YouthLINC (Youth serving the Local and International Needs Community) is nonprofit organization affiliated with Utah Rotary clubs and colleges and universities.

A total of 31 Utahns, including high school and college students, medical professionals and Rotarians, left for Peru Thursday. Each will lug a 60-pound duffel bag packed with supplies.

"I have so much," said Tawny Stratton, a recent Lone Peak High School graduate who will study international relations at Utah State University in the fall. "I feel like I should take a little time to share because I have so much."

Stratton and other team members organized shoe-collection drives throughout the state, gathering 400 pairs. Students also collected more than 1,000 children's books in Spanish and English.

Each student performed 80 hours of local community service prior to the trip. Their work earned them scholarships from Rotary clubs to help offset the cost of the trip.

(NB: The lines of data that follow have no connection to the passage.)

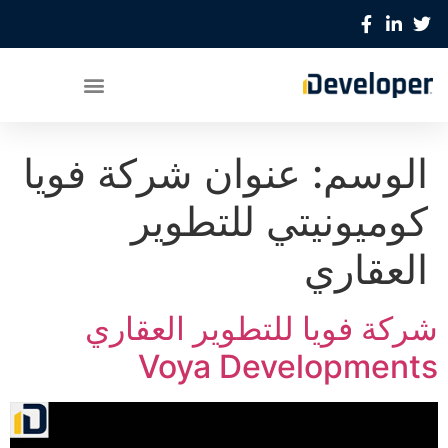
الوسم:
عنوان شركة فويا
كوميونيتي للتطوير
العقاري
شركة فويا للتطوير العقاري
Voya Developments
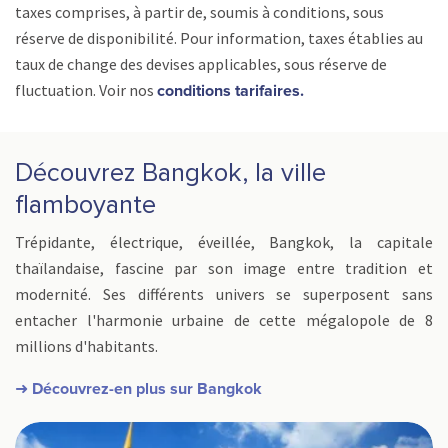
taxes comprises, à partir de, soumis à conditions, sous
réserve de disponibilité. Pour information, taxes établies au
taux de change des devises applicables, sous réserve de
fluctuation. Voir nos
conditions tarifaires.
Découvrez Bangkok, la ville
flamboyante
Trépidante, électrique, éveillée, Bangkok, la capitale
thaïlandaise, fascine par son image entre tradition et
modernité. Ses différents univers se superposent sans
entacher l'harmonie urbaine de cette mégalopole de 8
millions d'habitants.
➜ Découvrez-en plus sur Bangkok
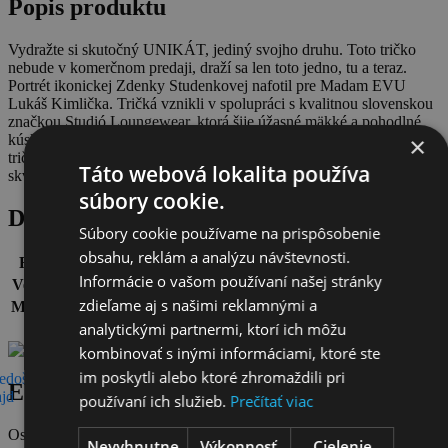
Popis produktu
Vydražte si skutočný UNIKÁT, jediný svojho druhu. Toto tričko
nebude v komerčnom predaji, draží sa len toto jedno, tu a teraz.
Portrét ikonickej Zdenky Studenkovej nafotil pre Madam EVU
Lukáš Kimlička. Tričká vznikli v spolupráci s kvalitnou slovenskou
značkou Studió Loungewear, ktorá šije úžasné mäkké a pohodlné
kúsky s dôrazom na zodpovedný prístup k planéte. Nie je to „len
×
tričko“, ale kvalitný basic kúsok s posolstvom, ktorý vydrží vyzerať
Táto webová lokalita používa
skvele aj po niekoľkých praniach a sezónach.
súbory cookie.
Detaily
Súbory cookie používame na prispôsobenie
obsahu, reklám a analýzu návštevnosti.
Farba:
biela + potlač.
Informácie o vašom používaní našej stránky
Veľkosť:
Univerzálne L. Šírka cca 60 cm. Dĺžka 68 cm.
zdieľame aj s našimi reklamnými a
Materiál:
95% bavlna - 5% elastan, prémiová bio bavlna.
analytickými partnermi, ktorí ich môžu
Stav:
100%. Nové.
kombinovať s inými informáciami, ktoré ste
im poskytli alebo ktoré zhromaždili pri
edošlý
Ďalší
EVA CHARITY BAZAAR
ajd
slajd
používaní ich služieb.
Prečítať viac
Osobnosti, ktoré nás inšpirujú. Ľuda, ktorých obdivujeme a
Nevyhnutne
Výkonnosť
Cielenie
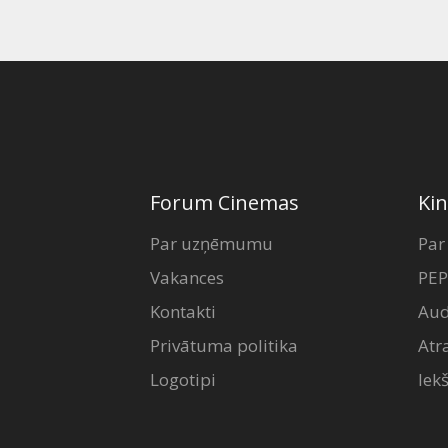
Forum Cinemas
Kin
Par uzņēmumu
Par
Vakances
PEP
Kontakti
Aud
Privātuma politika
Atr
Logotipi
Iek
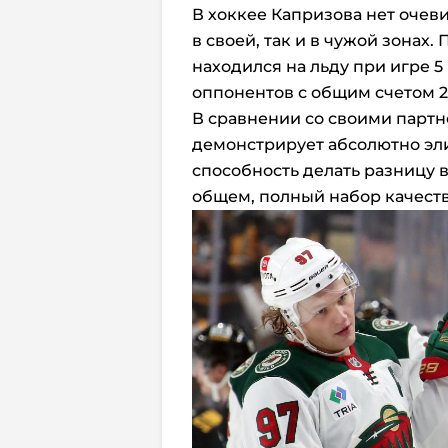
В хоккее Капризова нет очеви
в своей, так и в чужой зонах.
находился на льду при игре 5
оппонентов с общим счетом 22
В сравнении со своими парт
демонстрирует абсолютно эли
способность делать разницу в
общем, полный набор качеств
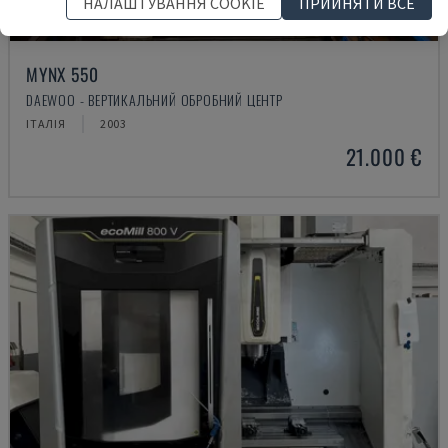
НАЛАШТУВАННЯ COOKIE
ПРИЙНЯТИ ВСЕ
MYNX 550
DAEWOO - ВЕРТИКАЛЬНИЙ ОБРОБНИЙ ЦЕНТР
ІТАЛІЯ
2003
21.000 €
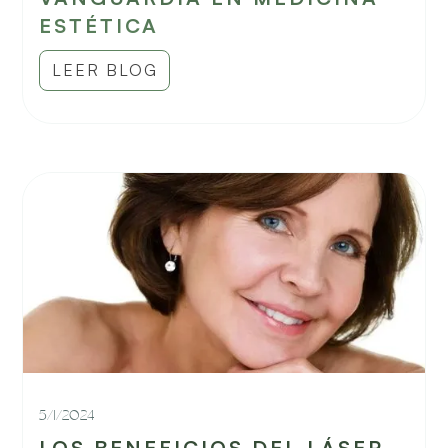
ESTÉTICA
LEER BLOG
5/1/2024
LOS BENEFICIOS DEL LÁSER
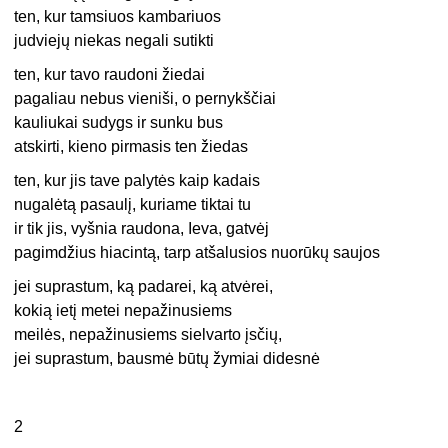
ten, kur tamsiuos kambariuos
judviejų niekas negali sutikti
ten, kur tavo raudoni žiedai
pagaliau nebus vieniši, o pernykščiai
kauliukai sudygs ir sunku bus
atskirti, kieno pirmasis ten žiedas
ten, kur jis tave palytės kaip kadais
nugalėtą pasaulį, kuriame tiktai tu
ir tik jis, vyšnia raudona, Ieva, gatvėj
pagimdžius hiacintą, tarp atšalusios nuorūkų saujos
jei suprastum, ką padarei, ką atvėrei,
kokią ietį metei nepažinusiems
meilės, nepažinusiems sielvarto įsčių,
jei suprastum, bausmė būtų žymiai didesnė
2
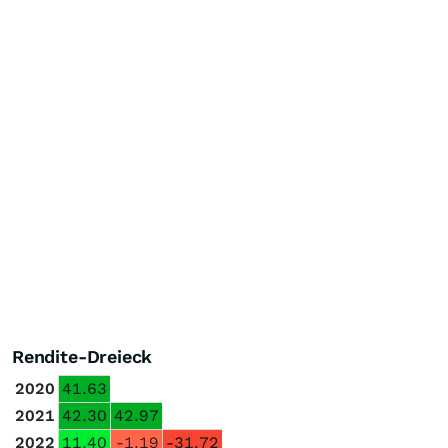
Rendite-Dreieck
2020
41.63
2021
42.30
42.97
2022
11.40
-1.19
-31.72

Alvin Kwok, a University of Utah medical student who volunteered at the Fourth Street Clinic, will teach villagers how to treat injuries incidental to jungle life, including machete cuts, snake bites and near-drownings. He also will hand out first-aid kits.

The YouthLINC team will help villagers construct a wood classroom with a tin roof. The current thatched roof leaks in the daily rains, said YouthLINC coordinator Judy Zone, who visited the site earlier.

"I'm building the school. I'm one of the only boys. We got elected to be the horses, you could say," said Garrett Rees, a senior at North Summit High School.

YouthLINC's previously sent students to a deaf school in Kenya and a school for children with disabilities in Mexico. This is its first mission to Peru. The group is scheduled to return July 8.